-- The Louisville Courier-Journal reported in February that the Louisville Free Public Library is tied up in probate with the family of the late Audrey Jean Knauer over a $290,000 bequest and that the outcome might depend on whether the actor Charles Bronson wants the money. Ms. Knauer died in 1997 and inexplicably willed her money to Bronson, whom she labeled a "talented character actor" but whom in all likelihood she had never met. Ms. Knauer's mother wants the money; the library says it could buy 20,000 books; and Bronson has not yet responded.
-- Rev. Henry Lyons, head of the nation's largest organization of black Baptists, went to trial in St. Petersburg, Fla., in January, accused of defrauding two firms that thought they were purchasing an 8.5-million-member mailing list from Lyons' National Baptist Convention. Prosecutors insist the number was wildly inflated, and Lyons' former administrative assistant testified that after one such deal was made, Lyons instructed her to use a telephone-book software program to create a membership list by selecting names that sounded black. The assistant said she eliminated last names that began with "z" and also names that ended in "ski." Among the names that wound up on the list was an imperial wizard of the Ku Klux Klan.
-- In December, University of Nevada, Las Vegas, president Carol Harter moved the offices of most of the school's English composition teachers out of the campus's historic Houssels House and into a group of double-wide trailers in order to make room for a new Consciousness Studies Program, which investigates near-death experiences and other new-age topics.

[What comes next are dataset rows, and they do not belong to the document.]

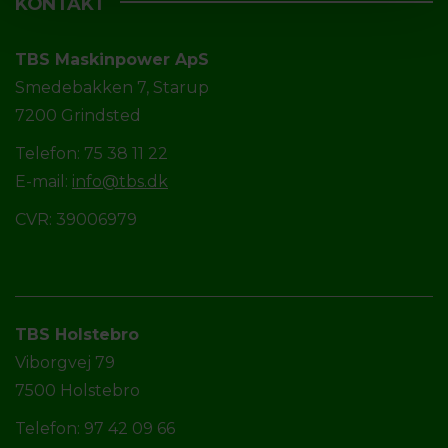
KONTAKT
TBS Maskinpower ApS
Smedebakken 7, Starup
7200 Grindsted
Telefon: 75 38 11 22
E-mail:
info@tbs.dk
CVR: 39006979
TBS Holstebro
Viborgvej 79
7500 Holstebro
Telefon: 97 42 09 66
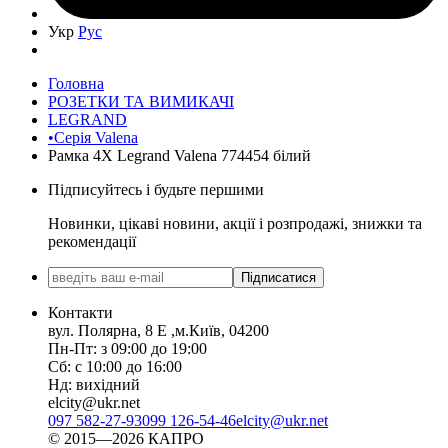
Укр
Рус
Головна
РОЗЕТКИ ТА ВИМИКАЧІ
LEGRAND
•Серія Valena
Рамка 4Х Legrand Valena 774454 білий
Підписуйтесь і будьте першими
Новинки, цікаві новини, акції і розпродажі, знижки та
рекомендації
Підписатися
Контакти
вул. Полярна, 8 Е ,м.Київ, 04200
Пн-Пт: з 09:00 до 19:00
Сб: с 10:00 до 16:00
Нд: вихідний
elcity@ukr.net
097 582-27-93
099 126-54-46
elcity@ukr.net
© 2015—2026 КАПРО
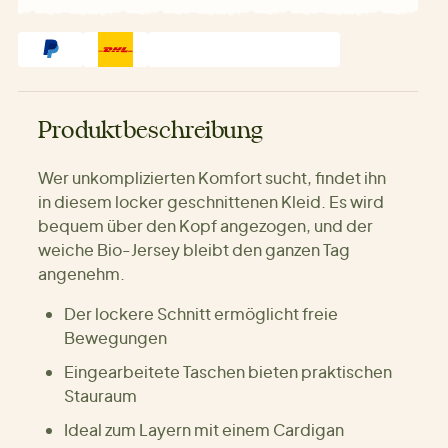
Produktbeschreibung
Wer unkomplizierten Komfort sucht, findet ihn
in diesem locker geschnittenen Kleid. Es wird
bequem über den Kopf angezogen, und der
weiche Bio-Jersey bleibt den ganzen Tag
angenehm.
Der lockere Schnitt ermöglicht freie
Bewegungen
Eingearbeitete Taschen bieten praktischen
Stauraum
Ideal zum Layern mit einem Cardigan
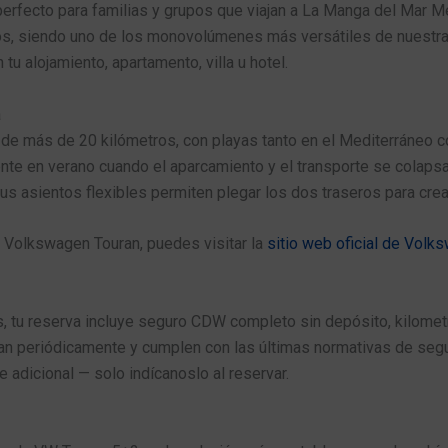
perfecto para familias y grupos que viajan a La Manga del Mar Me
 siendo uno de los monovolúmenes más versátiles de nuestra f
u alojamiento, apartamento, villa u hotel.
a
 de más de 20 kilómetros, con playas tanto en el Mediterráneo 
nte en verano cuando el aparcamiento y el transporte se colapsa
sus asientos flexibles permiten plegar los dos traseros para cr
 Volkswagen Touran, puedes visitar la
sitio web oficial de Volk
tu reserva incluye seguro CDW completo sin depósito, kilometra
an periódicamente y cumplen con las últimas normativas de segur
adicional — solo indícanoslo al reservar.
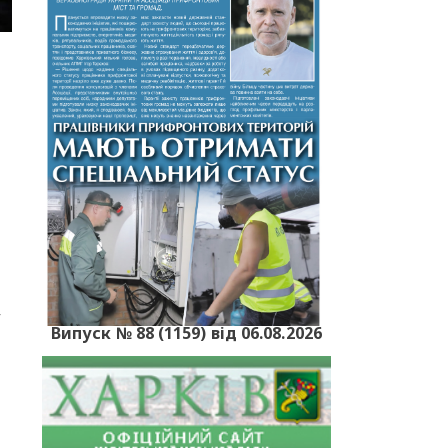
,
Випуск № 88 (1159) від 06.08.2026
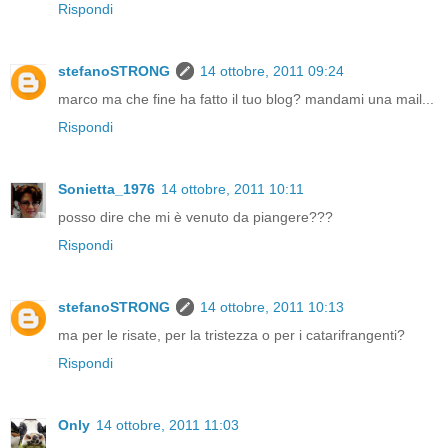
Rispondi
stefanoSTRONG
14 ottobre, 2011 09:24
marco ma che fine ha fatto il tuo blog? mandami una mail...
Rispondi
Sonietta_1976
14 ottobre, 2011 10:11
posso dire che mi è venuto da piangere???
Rispondi
stefanoSTRONG
14 ottobre, 2011 10:13
ma per le risate, per la tristezza o per i catarifrangenti?
Rispondi
Only
14 ottobre, 2011 11:03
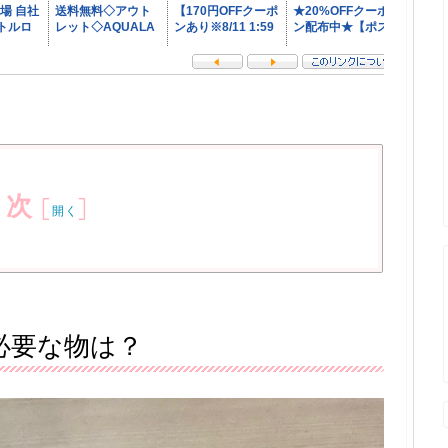
目次
[
]
開く
必要な物は？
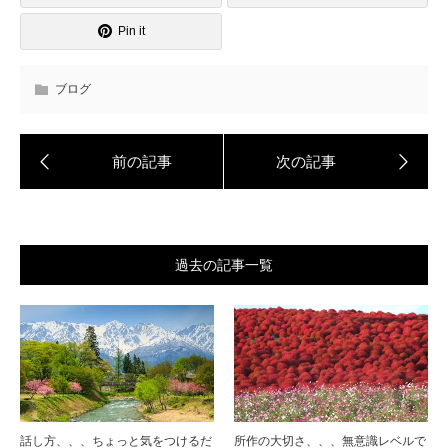
Pin it
ブログ
過去の記事一覧
話し方、、、ちょっと気をつけるだ
所作の大切さ、、、無意識レベルで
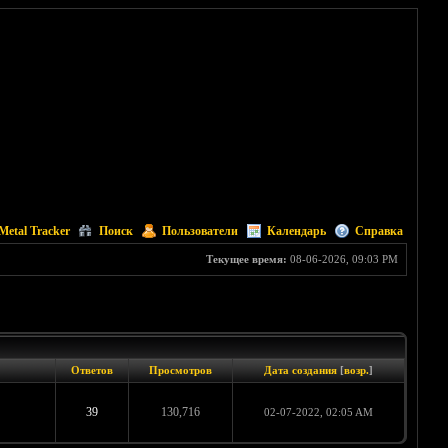
Metal Tracker
Поиск
Пользователи
Календарь
Справка
Текущее время:
08-06-2026, 09:03 PM
Ответов
Просмотров
Дата создания
[
возр.
]
39
130,716
02-07-2022, 02:05 AM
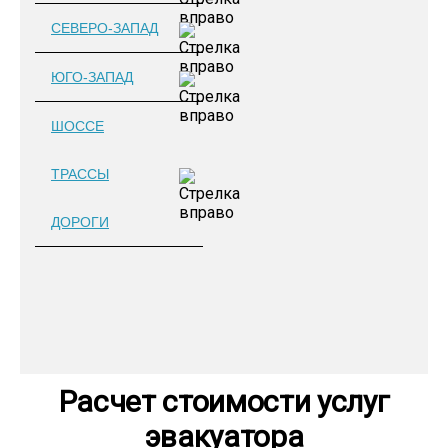
СЕВЕРО-ЗАПАД
ЮГО-ЗАПАД
ШОССЕ
ТРАССЫ
ДОРОГИ
Расчет стоимости услуг
эвакуатора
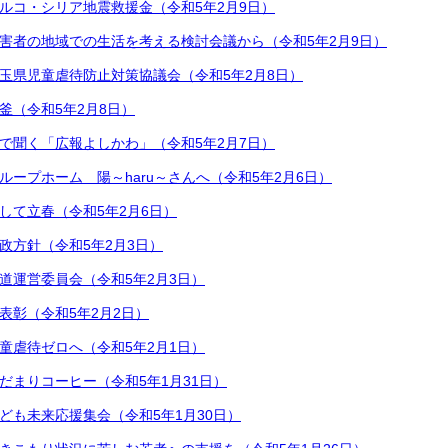
ルコ・シリア地震救援金（令和5年2月9日）
害者の地域での生活を考える検討会議から（令和5年2月9日）
玉県児童虐待防止対策協議会（令和5年2月8日）
釜（令和5年2月8日）
で聞く「広報よしかわ」（令和5年2月7日）
ループホーム 陽～haru～さんへ（令和5年2月6日）
して立春（令和5年2月6日）
政方針（令和5年2月3日）
道運営委員会（令和5年2月3日）
表彰（令和5年2月2日）
童虐待ゼロへ（令和5年2月1日）
だまりコーヒー（令和5年1月31日）
ども未来応援集会（令和5年1月30日）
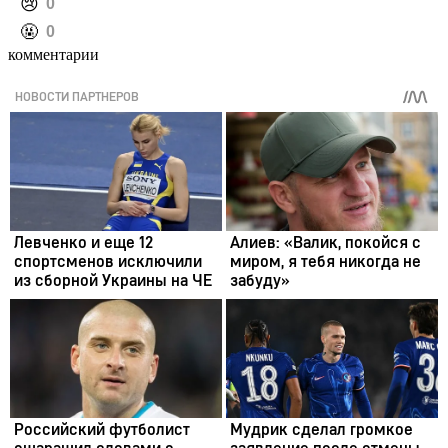
️😢
0
️🤬
0
комментарии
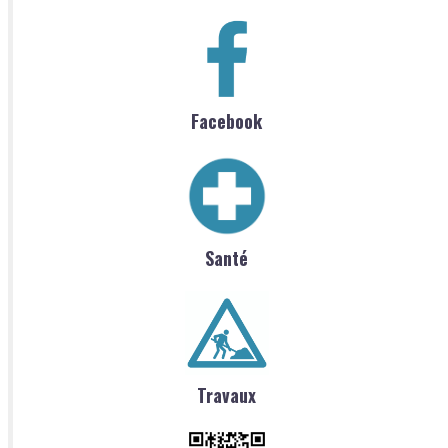
Facebook
Santé
Travaux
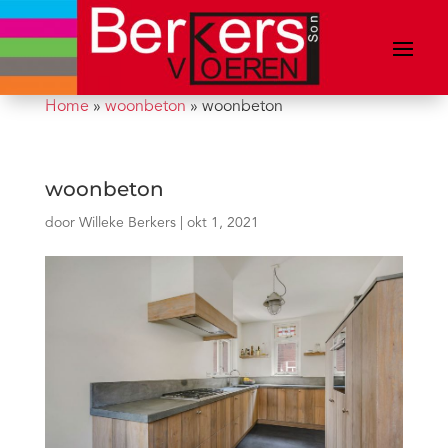
Home
»
woonbeton
»
woonbeton
woonbeton
door
Willeke Berkers
|
okt 1, 2021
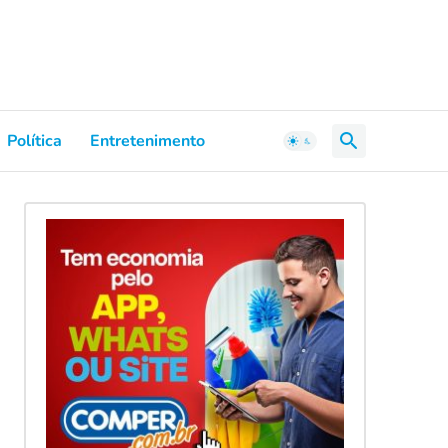
Política
Entretenimento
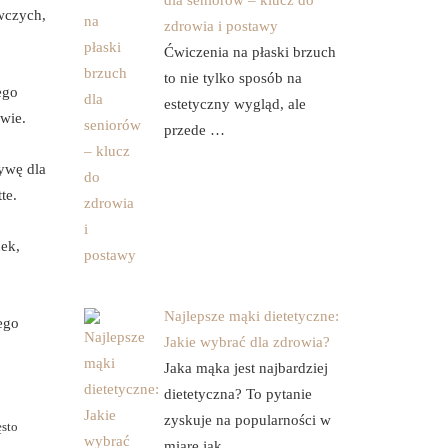
dla seniorów – klucz do
ywczych,
zdrowia i postawy
Ćwiczenia na płaski brzuch
to nie tylko sposób na
ego
estetyczny wygląd, ale
wie.
przede …
ywę dla
te.
ek,
Najlepsze mąki dietetyczne:
ego
Jakie wybrać dla zdrowia?
Jaka mąka jest najbardziej
dietetyczna? To pytanie
zyskuje na popularności w
ęsto
miarę jak …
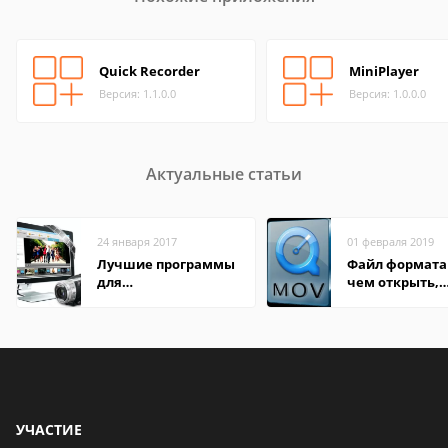
Quick Recorder
MiniPlayer
Версия: 1.1.0.0
Версия: 1.0.0.0
Актуальные статьи
24 января 2017
01 февраля 2019
Лучшие программы
Файл формата
для
чем открыть,
редактирования
описание,
видео: подробные
особенности
обзоры
УЧАСТИЕ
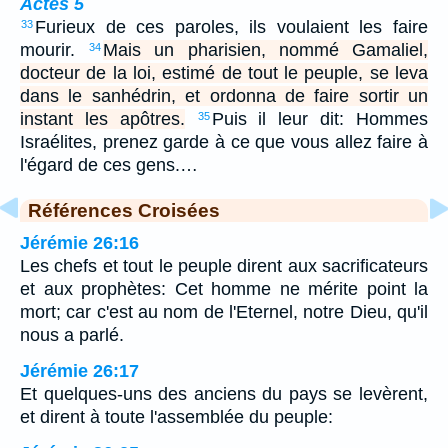
Actes 5
Furieux de ces paroles, ils voulaient les faire
33
mourir.
Mais un pharisien, nommé Gamaliel,
34
docteur de la loi, estimé de tout le peuple, se leva
dans le sanhédrin, et ordonna de faire sortir un
instant les apôtres.
Puis il leur dit: Hommes
35
Israélites, prenez garde à ce que vous allez faire à
l'égard de ces gens.…
Références Croisées
Jérémie 26:16
Les chefs et tout le peuple dirent aux sacrificateurs
et aux prophètes: Cet homme ne mérite point la
mort; car c'est au nom de l'Eternel, notre Dieu, qu'il
nous a parlé.
Jérémie 26:17
Et quelques-uns des anciens du pays se levèrent,
et dirent à toute l'assemblée du peuple:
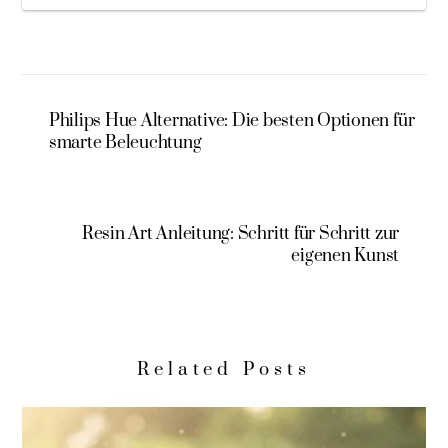
Philips Hue Alternative: Die besten Optionen für
smarte Beleuchtung
Resin Art Anleitung: Schritt für Schritt zur
eigenen Kunst
Related Posts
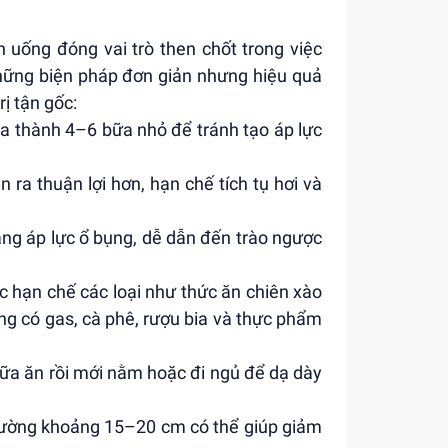
n uống đóng vai trò then chốt trong việc
Những biện pháp đơn giản nhưng hiệu quả
rị tận gốc:
ia thành 4–6 bữa nhỏ để tránh tạo áp lực
n ra thuận lợi hơn, hạn chế tích tụ hơi và
tăng áp lực ổ bụng, dễ dẫn đến trào ngược
c hạn chế các loại như thức ăn chiên xào
ng có gas, cà phê, rượu bia và thực phẩm
bữa ăn rồi mới nằm hoặc đi ngủ để dạ dày
giường khoảng 15–20 cm có thể giúp giảm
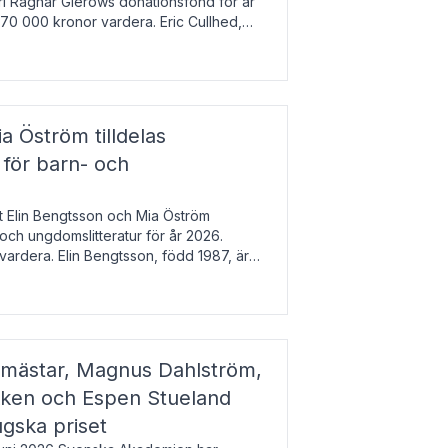
arl Ragnar Gierows donationsfond för år
70 000 kronor vardera. Eric Cullhed,
s
a Öström tilldelas
 för barn- och
t Elin Bengtsson och Mia Öström
 och ungdomslitteratur för år 2026.
vardera. Elin Bengtsson, född 1987, är
svetenskap.
gmästar, Magnus Dahlström,
kken och Espen Stueland
ugska priset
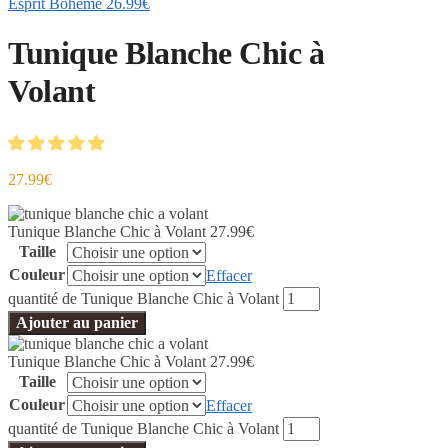
Esprit Bohème
26.99
€
Tunique Blanche Chic à
Volant
27.99
€
Tunique Blanche Chic à Volant
27.99
€
Taille
Couleur
Effacer
quantité de Tunique Blanche Chic à Volant
Ajouter au panier
Tunique Blanche Chic à Volant
27.99
€
Taille
Couleur
Effacer
quantité de Tunique Blanche Chic à Volant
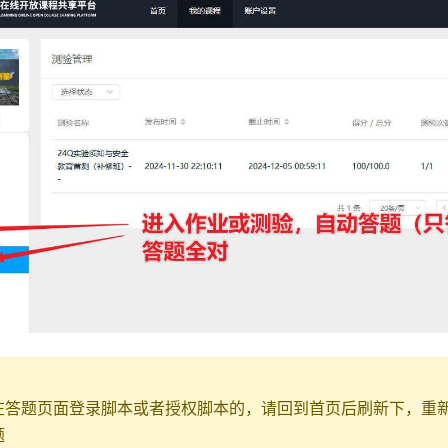
在答题页面登录脚本或者授权脚本的，请回到首页后刷新下，重
题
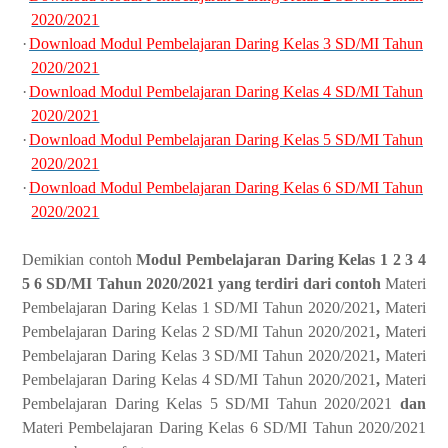
2020/2021
·
Download Modul Pembelajaran Daring Kelas 3 SD/MI Tahun
2020/2021
·
Download Modul Pembelajaran Daring Kelas 4 SD/MI Tahun
2020/2021
·
Download Modul Pembelajaran Daring Kelas 5 SD/MI Tahun
2020/2021
·
Download Modul Pembelajaran Daring Kelas 6 SD/MI Tahun
2020/2021
Demikian contoh
Modul Pembelajaran Daring Kelas 1 2 3 4
5 6 SD/MI Tahun 2020/2021 yang terdiri dari contoh
Materi
Pembelajaran Daring Kelas 1 SD/MI Tahun 2020/2021
,
Materi
Pembelajaran Daring Kelas 2 SD/MI Tahun 2020/2021
,
Materi
Pembelajaran Daring Kelas 3 SD/MI Tahun 2020/2021
,
Materi
Pembelajaran Daring Kelas 4 SD/MI Tahun 2020/2021
,
Materi
Pembelajaran Daring Kelas 5 SD/MI Tahun 2020/2021
dan
Materi Pembelajaran Daring Kelas 6 SD/MI Tahun 2020/2021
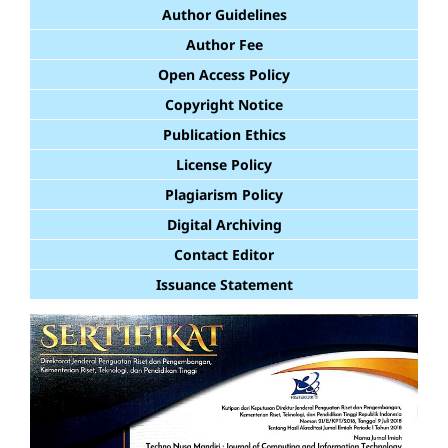
Author Guidelines
Author Fee
Open Access Policy
Copyright Notice
Publication Ethics
License Policy
Plagiarism Policy
Digital Archiving
Contact Editor
Issuance Statement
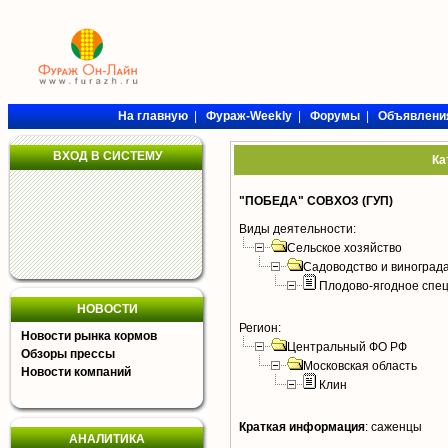
На главную
|
Фураж-Weekly
|
Форумы
|
Объявлени
ВХОД В СИСТЕМУ
Ка
"ПОБЕДА" СОВХОЗ (ГУП)
Виды деятельности:
Сельское хозяйство
Садоводство и виноград
Плодово-ягодное спе
НОВОСТИ
Регион:
Новости рынка кормов
Центральный ФО РФ
Обзоры прессы
Московская область
Новости компаний
Клин
Краткая информация
:
саженцы
АНАЛИТИКА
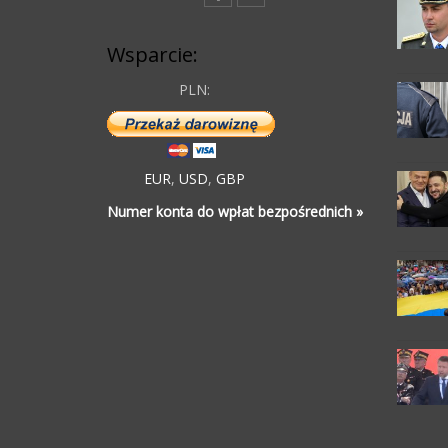
Wsparcie:
PLN:
EUR
,
USD
,
GBP
Numer konta do wpłat bezpośrednich »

That program was recently created with a large donation from a prominent real estate developer.
-- In January, Fort Worth, Texas, murder defendant Robert William Greer Jr. agreed to plead guilty to a 1988 killing if the judge would keep him in the local jail for two more weeks before sending him to the penitentiary so that he could be assured of seeing the Super Bowl on TV. (Greer thought TV privileges in prison were less certain.) Greer said much of his enthusiasm for the game would be to see his favorite team, the Minnesota Vikings, win it all. Two days later, the Atlanta Falcons beat the Vikings to deny them a Super Bowl appearance, but Greer's guilty plea stands.
-- The New York Times reported in November on the recent but growing competitive sport of "musical canine freestyle" (dancing with dogs) in which costumed owners and their matching-collared pooches exhibit choreography to such tunes as "The Yellow Rose of Texas" and "Get Happy." (Holding dogs' paws, as in at-home dog-dancing, is forbidden.) The World Canine Freestyle Organization has a mailing list of 8,000 aficionados.
-- The Pittsburgh Post-Gazette reported in October that LuLu, a Vietnamese pot-bellied pig, saved the life of her owner, Jo Ann Altsman of Beaver Falls, Pa., by alerting a passing driver that Altsman was in trouble. Altsman was groaning with a heart attack and said later that LuLu first whimpered in sympathy, then squeezed through a very small doggy door, pushed open a gate that she had never opened before, walked to the road, and according to a witness, lay down in the middle only when a car approached. The driver stopped and then heard Altsman's cries.
-- In November, the Westchester County (N.Y.) Feline Club voted its Cat of the Year award, from among 300 entrants, to Ginny, a dog. Ginny was honored for befriending numerous stray cats, bringing them home and sharing her food with them.
-- Recent Surgeries: A Caesarian section delivery of six eggs by a turtle in Thunder Bay, Ontario (June), after veterinarians used a dentist's drill on her shell, later patching it with epoxy. And root canals performed on several Kodiak bears appearing in the movie "Grizzly Falls," shot in Toronto (November), after anesthesia delivered by a blow gun.
-- In August, the family of the late Russell U. Shell filed a wrongful-death lawsuit against The Other Side nightclub in Fitchburg, Mass., charging that Mr. Shell choked to death on a miniature plastic penis that allegedly had been placed into his drink glass as a prank by an employee. (The club owner said Mr. Shell merely suffered a seizure and that the charm was found on the floor beside Mr. Shell's body.)
-- In January, Minnesota computer component manufacturer Innovex Inc. agreed to pay former executive Mary E. Curtin $750,000 to settle her sex discrimination lawsuit. During the time Curtin faced the alleged bias and sexist epithets, her husband, Thomas W. Haley, was Innovex's chairman and CEO and presumably had the power to put an end to the practices of which Curtin complained, but he did not.
-- The Chicago Sun-Times reported in November that local businessman David Israel, 51, filed a defamation lawsuit against his mother, Miriam, 77, who had allegedly told his brother and sister-in-law that David "is a thief and stole us blind." Said David, "It's not fun suing your mother."
In January in Modesto, Calif., Bernardo Arroyo, 26, was convicted of distributing methamphetamine and faces a minimum 10 years in prison at his sentencing in April. Before the trial, Arroyo rejected a plea bargain that would have given him two years in prison because a psychic he consulted had assured him that he would be acquitted. (In fairness to the psychic, however, Arroyo had an opportunity to purchase an additional curse upon the prosecutor, for $8,000, but declined.)
Bennie Casson made News of the Weird in 1997 when he filed a $100,000 lawsuit against PT's Show Club in Sauget, Ill., for its negligence in allowing stripper Susan Sykes (a.k.a. Busty Heart) to repeatedly "slam" her allegedly 88-inch bust into his neck and head during her performance, thus aggravating an old neck injury. In January 1999, a judge dismissed the lawsuit because Mr. Casson still couldn't find a lawyer to take the case, and a few days later, Mr. Casson died of a self-inflicted gunshot.